Sunday has come again, and I am in Uganda.  Pastor Kamye, a friend of the Dameron family, asked if I would preach today.  I know few passages better than Psalm 139, so that’s what all three congregations heard about.  Though rushed, it was very easy to tie the idea of Psalm and song together in a land like this.  I was treated to the musical talents of the parishioners at all three locations.  In every case the people danced as they sang; lively, living, alive, life-full worship is the Ugandan village way.

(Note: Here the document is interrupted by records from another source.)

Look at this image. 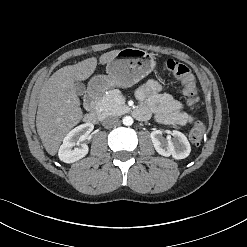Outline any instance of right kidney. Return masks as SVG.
<instances>
[{
    "label": "right kidney",
    "mask_w": 247,
    "mask_h": 247,
    "mask_svg": "<svg viewBox=\"0 0 247 247\" xmlns=\"http://www.w3.org/2000/svg\"><path fill=\"white\" fill-rule=\"evenodd\" d=\"M93 129L92 123H85L71 130L60 146L59 159L65 163H73L85 157L89 148L86 144H79V142L87 139Z\"/></svg>",
    "instance_id": "right-kidney-1"
}]
</instances>
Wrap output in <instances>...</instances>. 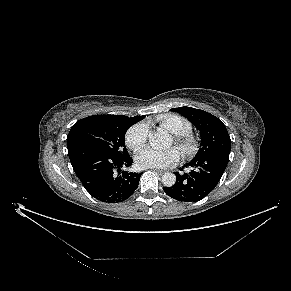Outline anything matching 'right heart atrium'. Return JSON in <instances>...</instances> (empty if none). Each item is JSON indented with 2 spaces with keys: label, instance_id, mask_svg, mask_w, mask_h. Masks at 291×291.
<instances>
[{
  "label": "right heart atrium",
  "instance_id": "d8ad5b80",
  "mask_svg": "<svg viewBox=\"0 0 291 291\" xmlns=\"http://www.w3.org/2000/svg\"><path fill=\"white\" fill-rule=\"evenodd\" d=\"M148 127L145 123H137L129 128L126 133L125 141L132 150H139L147 141Z\"/></svg>",
  "mask_w": 291,
  "mask_h": 291
}]
</instances>
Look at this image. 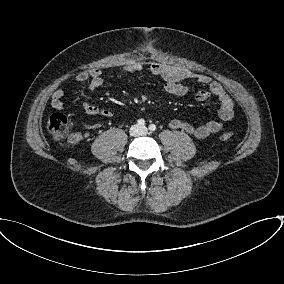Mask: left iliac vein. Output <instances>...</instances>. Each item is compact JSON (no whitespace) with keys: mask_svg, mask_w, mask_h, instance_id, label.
Masks as SVG:
<instances>
[{"mask_svg":"<svg viewBox=\"0 0 284 284\" xmlns=\"http://www.w3.org/2000/svg\"><path fill=\"white\" fill-rule=\"evenodd\" d=\"M141 133L146 134L147 133V128L146 127H141Z\"/></svg>","mask_w":284,"mask_h":284,"instance_id":"left-iliac-vein-1","label":"left iliac vein"}]
</instances>
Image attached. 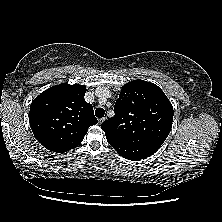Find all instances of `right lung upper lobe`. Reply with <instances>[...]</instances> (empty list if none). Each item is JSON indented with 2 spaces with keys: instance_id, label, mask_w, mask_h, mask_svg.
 <instances>
[{
  "instance_id": "right-lung-upper-lobe-1",
  "label": "right lung upper lobe",
  "mask_w": 222,
  "mask_h": 222,
  "mask_svg": "<svg viewBox=\"0 0 222 222\" xmlns=\"http://www.w3.org/2000/svg\"><path fill=\"white\" fill-rule=\"evenodd\" d=\"M84 85H55L32 101L30 126L35 138L46 149L64 153L76 148L88 128L97 124L93 106L84 99Z\"/></svg>"
}]
</instances>
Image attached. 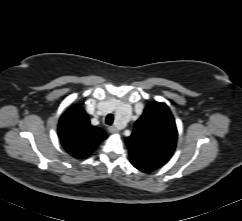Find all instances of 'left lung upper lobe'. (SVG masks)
I'll list each match as a JSON object with an SVG mask.
<instances>
[{
    "label": "left lung upper lobe",
    "instance_id": "1",
    "mask_svg": "<svg viewBox=\"0 0 242 221\" xmlns=\"http://www.w3.org/2000/svg\"><path fill=\"white\" fill-rule=\"evenodd\" d=\"M177 140L174 118L164 103L151 102L126 138L131 163L162 166L172 156Z\"/></svg>",
    "mask_w": 242,
    "mask_h": 221
}]
</instances>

Honestly I’ve never been so heart broken for a people as I was today.  At the first church the congregation trickled in over about half-an-hour, but the first people there were three boys and a woman in a gold and black dress.  Kamye said to me that two of the boys had lost both parents to AIDS and that the woman now looked after them.  These two kids must have been six and seven years old.  At the second church a boy approached me after the service for prayer.  I held onto him for a minute and did my best to entreat God to a will other than the one currently exhibited.  I prayed that the child not be afraid, I could see the wear of fear in and around his eyes.  When I finally put my open hand on his chest, it felt like his heart was racing in a rage of fierce, constant beating.  His mother said it had been acting like that since Friday.  A doctors visit costs about $50, so what can she do?  The difference between living and dying is $50.

The beauty of this place is in the spirit; spirit of land, spirit of creatures, spirit of sun.  A photograph could never explain the edge on which the lives of children balance here.  Theology could never explain away the guilt I feel as an American standing by, allowing it.